The maximum will be equal to $k$ such that
$$k = \max_{i \in \mathbb N} \{ \dfrac{i(i + 1)}{2} \leq r + g\}$$
This will give a unique $k$, and tower widths $\{1, 2, \dots, k\}$ top to bottom.
Number levels from top to bottom as $\{ 1, 2, \dots , k \}$
Now consider $r$ (say red) of one colour and $g$ of another colour (say green).
Let's say I increase one colour and decrease another to keep sum the same, i.e. $r - 1$ and $g + 1$.
If the topmost block of width $1$ was red, you can make the original tower again by replacing that with the other colour(green).
Else, if it was green, then since there must exist levels $i$ and $i -1$ ($i \geq 2$)
such that $i$ is made of red and $i - 1$ by green, you can swap the colours of those two levels (of widths $w$ and $w + 1$ where $w \geq 1$) so that from the original tower now you have the same height but colours $r - 1$ and $g + 1$.

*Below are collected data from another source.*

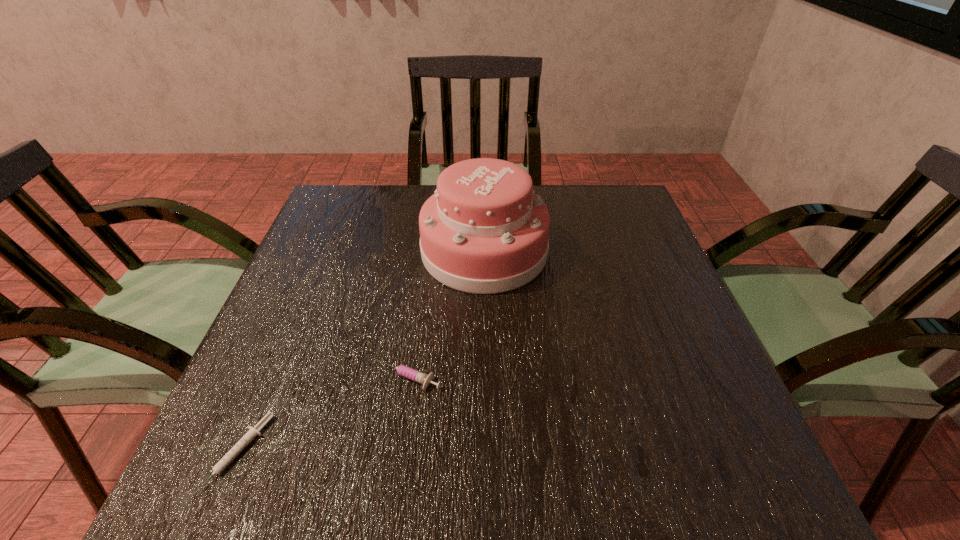 I want to click on birthday cake, so click(484, 231).

Identify the location of the tallest object. (484, 231).

Locate an element on the screen. This screenshot has height=540, width=960. the farther syringe is located at coordinates (402, 370).

In order to click on the taller syringe in this screenshot , I will do `click(402, 370)`.

Image resolution: width=960 pixels, height=540 pixels. Identify the location of the shortest object. (253, 431).

You are a GUI agent. You are given a task and a screenshot of the screen. Output one action in this format:
    pyautogui.click(x=<x>, y=<y>)
    Task: Click on the leftmost object
    This screenshot has width=960, height=540.
    Given the screenshot: What is the action you would take?
    pyautogui.click(x=253, y=431)

Image resolution: width=960 pixels, height=540 pixels. Identify the location of free space located on the right of the birthday cake. (595, 251).

Identify the location of free space located on the left of the second shortest object. (324, 377).

Where is `vacant space positioned on the back of the nearer syringe`? The image size is (960, 540). vacant space positioned on the back of the nearer syringe is located at coordinates (300, 307).

Locate an element on the screen. This screenshot has height=540, width=960. object at the far edge is located at coordinates (484, 231). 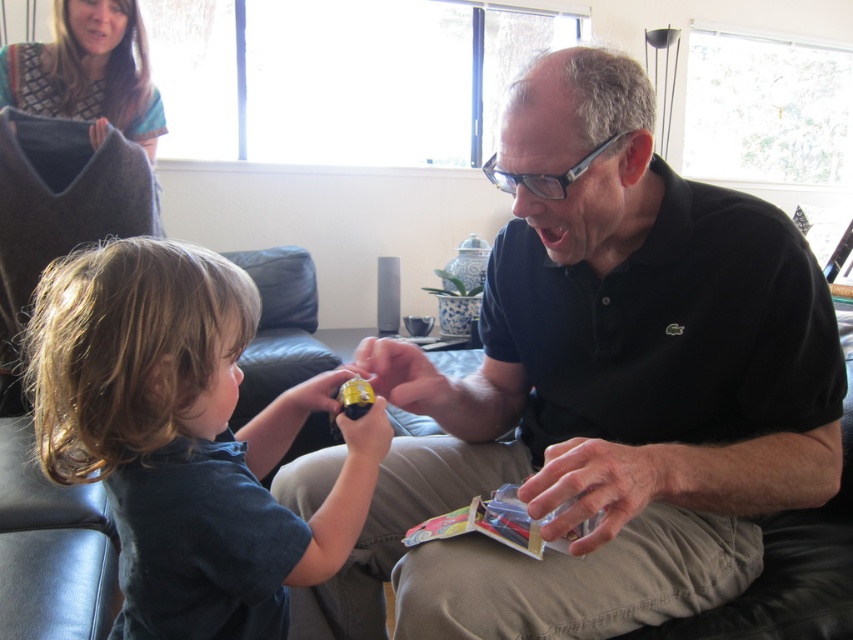 Is black matte shirt at center behind translucent plastic cards at center?

No, black matte shirt at center is closer to the viewer.

Who is positioned more to the left, black matte shirt at center or translucent plastic cards at center?

translucent plastic cards at center is more to the left.

You are a GUI agent. You are given a task and a screenshot of the screen. Output one action in this format:
    pyautogui.click(x=<x>, y=<y>)
    Task: Click on the black matte shirt at center
    The height and width of the screenshot is (640, 853).
    Given the screenshot: What is the action you would take?
    pyautogui.click(x=602, y=388)

Locate an element on the screen. This screenshot has width=853, height=640. black matte shirt at center is located at coordinates (602, 388).

Based on the photo, can you confirm if smooth dark blue shirt at lower left is wider than translucent plastic cards at center?

Yes.

Is point (234, 618) more distant than point (404, 538)?

No.

Which is behind, point (55, 353) or point (451, 536)?

Point (451, 536)

Where is `smooth dark blue shirt at lower left`? The width and height of the screenshot is (853, 640). smooth dark blue shirt at lower left is located at coordinates (184, 438).

Is point (746, 248) farther from camera compared to point (180, 540)?

Yes, it is.

What do you see at coordinates (602, 388) in the screenshot? Image resolution: width=853 pixels, height=640 pixels. I see `black matte shirt at center` at bounding box center [602, 388].

You are a GUI agent. You are given a task and a screenshot of the screen. Output one action in this format:
    pyautogui.click(x=<x>, y=<y>)
    Task: Click on the black matte shirt at center
    The height and width of the screenshot is (640, 853).
    Given the screenshot: What is the action you would take?
    pyautogui.click(x=602, y=388) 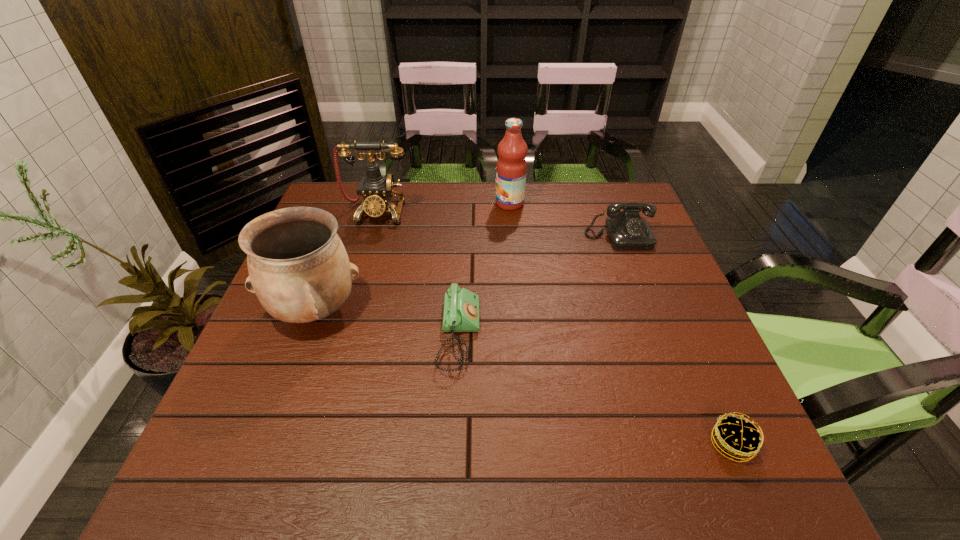 Identify the location of free space located 0.230m on the front label of the fourth object from left to right. (422, 204).

At what (x,y) coordinates should I click in order to perform the action: click on vacant space located 0.330m on the back of the urn. Please return your answer as a coordinate pair (x, y). Looking at the image, I should click on (353, 208).

Locate an element on the screen. vacant area located on the front of the leftmost telephone, featuring the rotary dial is located at coordinates [x=359, y=281].

Locate an element on the screen. The image size is (960, 540). blank area located on the dial of the second tallest telephone is located at coordinates (648, 314).

Find the location of `free location located 0.070m on the dial of the second telephone from right to left`. free location located 0.070m on the dial of the second telephone from right to left is located at coordinates (510, 335).

Where is `free spot located 0.380m on the back of the nearest object`? free spot located 0.380m on the back of the nearest object is located at coordinates (662, 286).

This screenshot has width=960, height=540. I want to click on fruit juice that is positioned at the far edge, so click(x=511, y=169).

Where is `object positioned at the near edge`? This screenshot has width=960, height=540. object positioned at the near edge is located at coordinates [x=738, y=438].

Where is `urn located in the left edge section of the desktop`? urn located in the left edge section of the desktop is located at coordinates (299, 269).

Where is `telephone that is positioned at the left edge`? telephone that is positioned at the left edge is located at coordinates (376, 190). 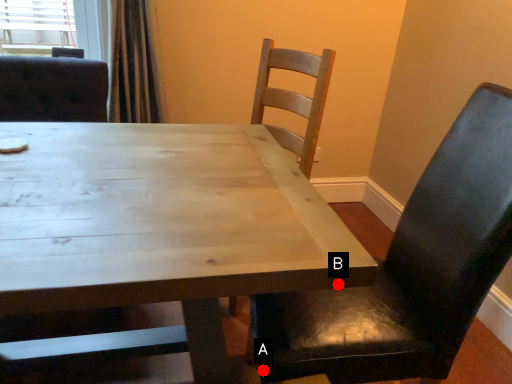 Question: Two points are circled on the image, labeled by A and B beside each circle. Which of the following is the closest to the observer?

Choices:
 (A) A is closer
 (B) B is closer

Answer: (B) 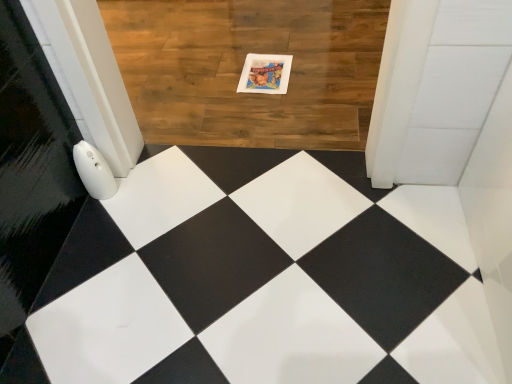 Image resolution: width=512 pixels, height=384 pixels. I want to click on vacant area on the back side of matte paper postcard at center, so 260,45. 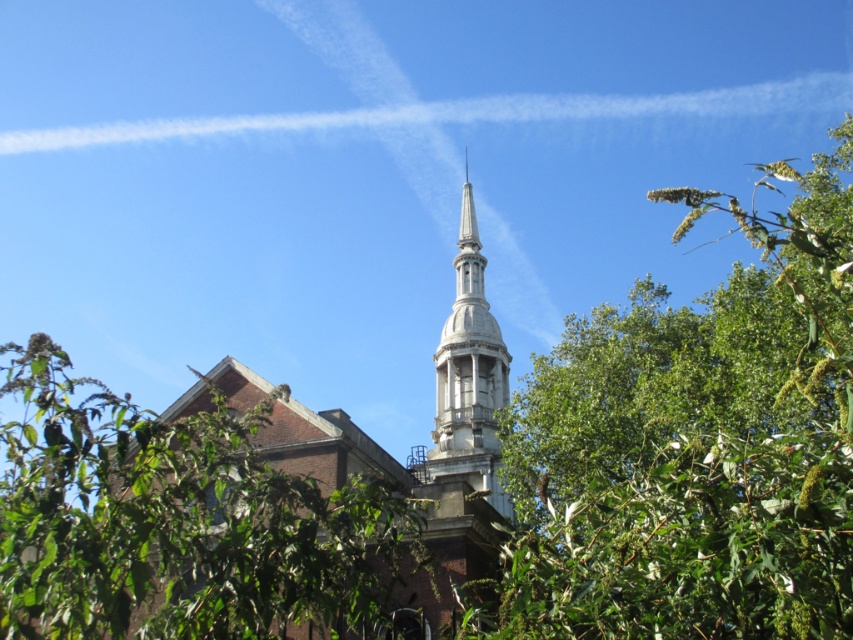 You are standing in front of the building with the spire and want to take a photo of the spire without any obstructions. The green leafy tree at center is blocking your view. What should you do to avoid the obstruction?

Move to the left or right of the green leafy tree at center to get an unobstructed view of the spire.

You are standing in front of the building with the spire and want to take a photo of the spire without any obstructions. There is a green leafy tree at upper center in the way. Can you estimate the coordinates where you should position yourself to avoid the tree?

The green leafy tree at upper center is located at coordinates point (x=694, y=445). To avoid the tree, position yourself to the left or right of these coordinates, or adjust your angle so that the tree is not in the frame.

You are standing in front of the building and want to take a photo of the stone spire at center without the green leafy tree at center blocking it. Which direction should you move to ensure the tree is out of the frame?

Move to the right side of the stone spire at center so that the green leafy tree at center, which is on the left of the spire, will be out of the frame. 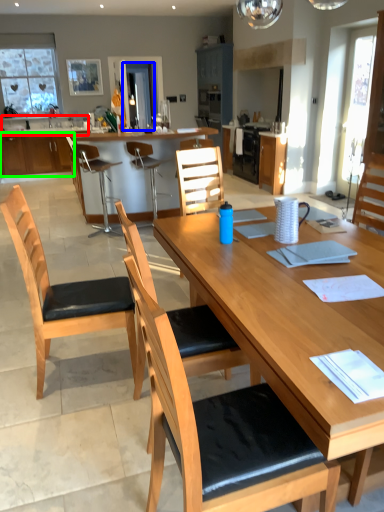 Question: Which object is positioned closest to sink (highlighted by a red box)? Select from glass door (highlighted by a blue box) and cabinetry (highlighted by a green box).

Choices:
 (A) glass door
 (B) cabinetry

Answer: (B)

Without loss of generality, this also works for $r + 1 $ and $g - 1$. So you can keep increasing one colour and decreasing the other till you get any required combination of colours. This also proves that it is, in fact, possible to make such a tower in the first place.
I may have missed some boundary case, which you can easily provide proof for.